In the fall of 1920, Sage returned to Europe, where she spent the next two decades of her life. To her family, Katherine's interest in art still seemed the dilettantish desire of a wealthy young woman with time on her hands, but a testimony to the seriousness of her attraction to painting was evident when she continued her art studies in Italy in the early years of the 1920s. Her paintings from this period showed some talent, but they were conventional pieces such as portraits of young girls. Notes her biographer Judith Suther , these works differ in every respect—"subject matter, mood, and technique"—from her mature efforts after 1940. Sage subsequently dismissed the significance not only of her early works but of the teachers who had provided her with the technical tools she would subsequently employ. As she grew older, she contended that she was a self-taught artist.

In Suther's words, Sage spent "the aimless years" of her life from the mid-1920s through the mid-1930s as the wife of an Italian aristocrat, Prince Ranieri di San Faustino. They met in 1923 and were married, first in a civil ceremony on March 30, 1925, then in a religious wedding the following day. Although she continued to paint for a time, her social life as an Italian princess soon pushed her active work as an artist aside. Her husband held a variety of nebulous and undemanding positions mainly arranged for him by Henry Sage, his father-in-law, and other members of his family. The young socialite couple traveled extensively.

The decade of her marriage saw Sage grow increasingly restless with both her aimless existence and her charming but unambitious husband. The death of close relatives—her father in 1933 and her sister the following year—may have focused her discontent and motivated her to make a sharp turn in her life. Another factor may have been her acquaintance with the American poet Ezra Pound. The two met frequently to discuss their shared interest in the arts.

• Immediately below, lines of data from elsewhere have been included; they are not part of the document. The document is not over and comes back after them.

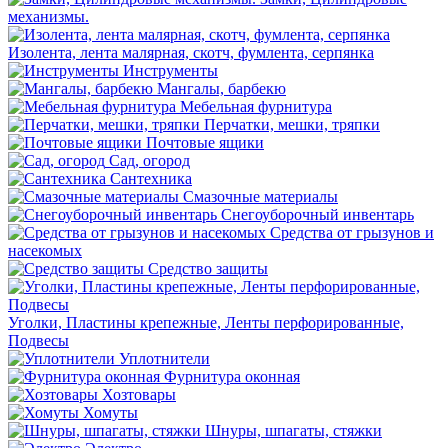
механизмы.
Изолента, лента малярная, скотч, фумлента, серпянка
Инструменты
Мангалы, барбекю
Мебельная фурнитура
Перчатки, мешки, тряпки
Почтовые ящики
Сад, огород
Сантехника
Смазочные материалы
Снегоуборочный инвентарь
Средства от грызунов и
насекомых
Средство защиты
Уголки, Пластины крепежные, Ленты перфорированные,
Подвесы
Уплотнители
Фурнитура оконная
Хозтовары
Хомуты
Шнуры, шпагаты, стяжки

Sage's emergence as a serious and ambitious artist came in December 1936, when she put on display six oil paintings at a Milan art gallery. These works were, in Suther's words, "experimental abstract compositions." Another mark of her new sense of purpose was her decision to move to Paris, the artistic capital of the Continent. The Parisian art world had always intimidated her, but she apparently now felt ready to make an attempt to join it. She had an amicable separation from Ranieri and agreed, so that he could remarry, to let him end their marriage via a papal annulment.

In Paris, Sage's wealth allowed her to set herself up in style in early 1937 in one of the city's most glamorous neighborhoods. One year later, she received a lasting influence on her career as a painter when she attended the International Surrealist Exhibit in the early months of 1938. Although Sage had already encountered Surrealist art during a visit to Paris in 1936, Suther calls the 1938 exhibit "the catalyst that fired her imagination." She now abandoned any ties to traditional painting and plunged feverishly into the new style. In the fall of 1938, she exhibited six of her paintings, of which five drew heavily on Surrealist techniques. At approximately this time Sage first encountered Yves Tanguy, a merchant sailor turned Surrealist painter with whom she quickly fell in love.

Sage's view of herself as a Surrealist painter did not gain her easy entry into Surrealist circles. These were filled with resolutely masculine artists like André Breton who offered no welcome to female colleagues, despite the fact that Breton had been impressed by her exhibition in the fall of 1938. Her financial independence probably combined with her fiery desire to become a serious artist to help her shrug off the half-hostile, half-indifferent response she evoked. Her entry into the world of Surrealist artists was eased somewhat through her romantic link with Tanguy. Nonetheless, some of Tanguy's established friendships, notably the one with André Breton, came under strain as he turned his attention to Sage. In addition, her wealth and her aristocratic bearing and title grated on the nerves of Surrealists who were both poor and openly contemptuous of the gap between Europe's social classes. Although she provided them with money in time of need and helped several to reach the United States after the outbreak of World War II, Sage was viewed with distrust and often open dislike.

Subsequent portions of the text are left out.